Research in context.
Evidence before this study
We did a review of the literature regarding growth, child development, cognition, and schooling published from 1990 to 2021. Observational cohort and intervention studies and meta-analyses consistently find associations between growth and cognitive development. However, increasing evidence exists that variation in early cognitive ability can be better explained by factors such as parental schooling than by birthweight or growth. Furthermore, meta-analyses have shown that predictors of growth faltering only partially overlap with the predictors of early cognition. Longitudinal studies have also shown an association between growth and the number of years a child remains in school. No studies that we know of have shown that early cognitive ability and growth relate differentially to years of schooling and adult cognitive ability.
Added value of this study
This study uses data from longitudinal cohort studies in four low-income or middle-income countries: Brazil, Guatemala, the Philippines, and South Africa. We extend the findings that determinants of early-life stature and IQ are only partially shared to show that adult IQ and schooling outcomes are better explained by early IQ than by early-life stature. Although early-life stature is associated with both outcomes in some site-by-sex comparisons, these associations are attenuated by the addition of early IQ and schooling to the models. We show that highest schooling year completed is also better predicted by child IQ than by stature and that associations between schooling and stature are substantially attenuated by the addition of child IQ. Schooling is also a good example of an intervention that has been shown to have a positive effect on cognitive development and child IQ and schooling independently and also predict adult IQ. By examining these associations separately and together across four different sites and among both sexes, we could show the robustness of cognitive predictors and schooling for adult outcomes.

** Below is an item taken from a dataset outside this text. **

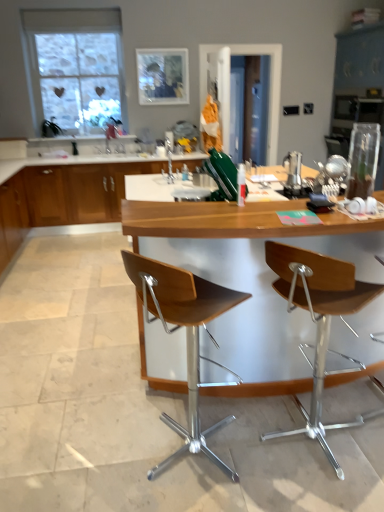 Image resolution: width=384 pixels, height=512 pixels. In order to click on free region on the left part of woodenmaterial/texturetable at center in this screenshot , I will do `click(73, 323)`. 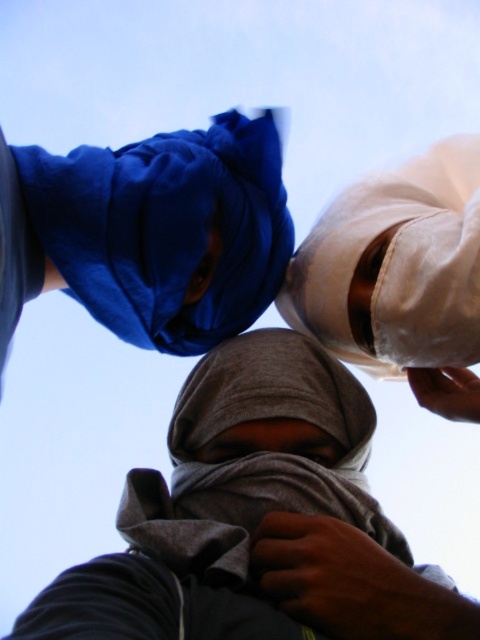 Question: Which of the following is the closest to the observer?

Implications of all the available evidence
The policy implications for the collective evidence are extensive. Many studies show that physical, mental, and emotional stimulation are key to early childhood cognitive development. We showed that this early cognitive development, as well as subsequent schooling, is independently important for adult IQ. However, stature does not contribute substantial variance to adult IQ beyond its association with these two factors. This finding suggests that, although stature is an important marker for early adverse factors influencing cognitive development, policy that is designed to specifically improve cognitive development requires resources in addition to policy that targets nutrition and health, focused on the social and cognitive contexts that have been shown to be important. How health and nutrition can be combined with cognitive, social, and emotional care for optimum child development has been extensively elaborated within the nurturing care framework. This study provides further evidence of the long-term benefits of these joint influences.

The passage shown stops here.